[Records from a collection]
********

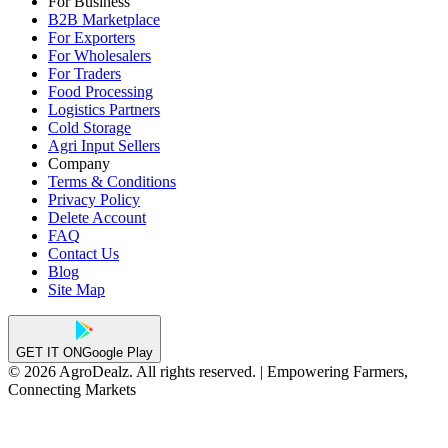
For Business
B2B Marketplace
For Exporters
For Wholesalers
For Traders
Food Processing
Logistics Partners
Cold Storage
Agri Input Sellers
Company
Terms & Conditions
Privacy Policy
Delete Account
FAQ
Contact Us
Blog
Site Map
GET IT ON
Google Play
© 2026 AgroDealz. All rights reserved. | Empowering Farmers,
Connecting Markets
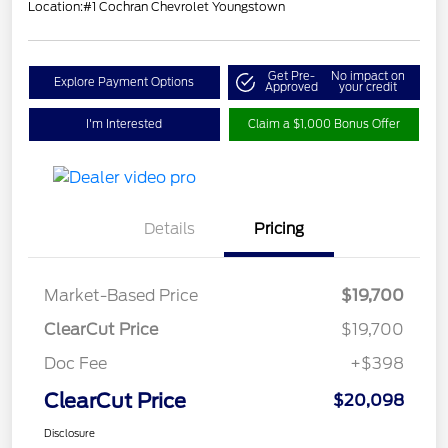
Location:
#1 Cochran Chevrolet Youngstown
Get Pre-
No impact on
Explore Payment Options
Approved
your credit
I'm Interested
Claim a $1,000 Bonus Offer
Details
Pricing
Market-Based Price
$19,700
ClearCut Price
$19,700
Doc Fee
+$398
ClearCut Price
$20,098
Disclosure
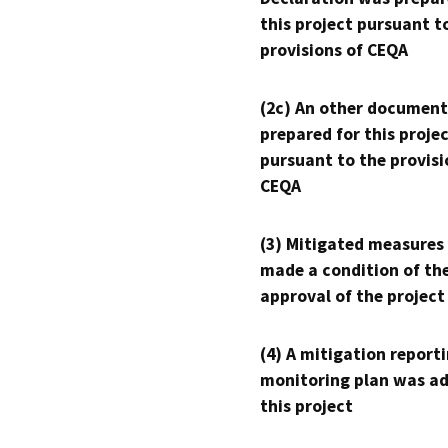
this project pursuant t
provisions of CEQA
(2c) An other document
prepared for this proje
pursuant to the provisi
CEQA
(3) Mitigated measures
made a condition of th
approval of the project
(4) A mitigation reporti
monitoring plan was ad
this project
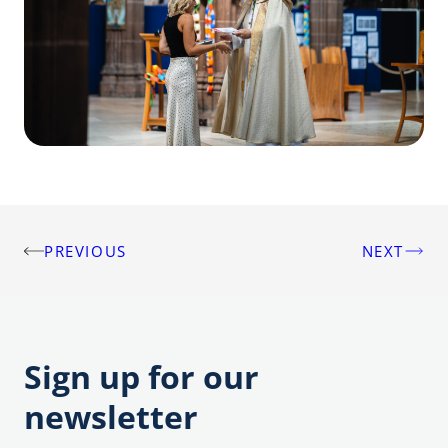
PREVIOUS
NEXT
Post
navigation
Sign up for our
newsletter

********

**REQUIREMENT**.
Omitting the images, transcribe every record exactly.

**RESPONSE TO THE TASK**.
For Business
B2B Marketplace
For Exporters
For Wholesalers
For Traders
Food Processing
Logistics Partners
Cold Storage
Agri Input Sellers
Company
Terms & Conditions
Privacy Policy
Delete Account
FAQ
Contact Us
Blog
Site Map
GET IT ON
Google Play
© 2026 AgroDealz. All rights reserved. | Empowering Farmers,
Connecting Markets
Location:
#1 Cochran Chevrolet Youngstown
Get Pre-
No impact on
Explore Payment Options
Approved
your credit
I'm Interested
Claim a $1,000 Bonus Offer
Details
Pricing
Market-Based Price
$19,700
ClearCut Price
$19,700
Doc Fee
+$398
ClearCut Price
$20,098
Disclosure
this project pursuant t
provisions of CEQA
(2c) An other document
prepared for this proje
pursuant to the provisi
CEQA
(3) Mitigated measures
made a condition of th
approval of the project
(4) A mitigation reporti
monitoring plan was ad
this project
PREVIOUS
NEXT
Post
navigation
Sign up for our
newsletter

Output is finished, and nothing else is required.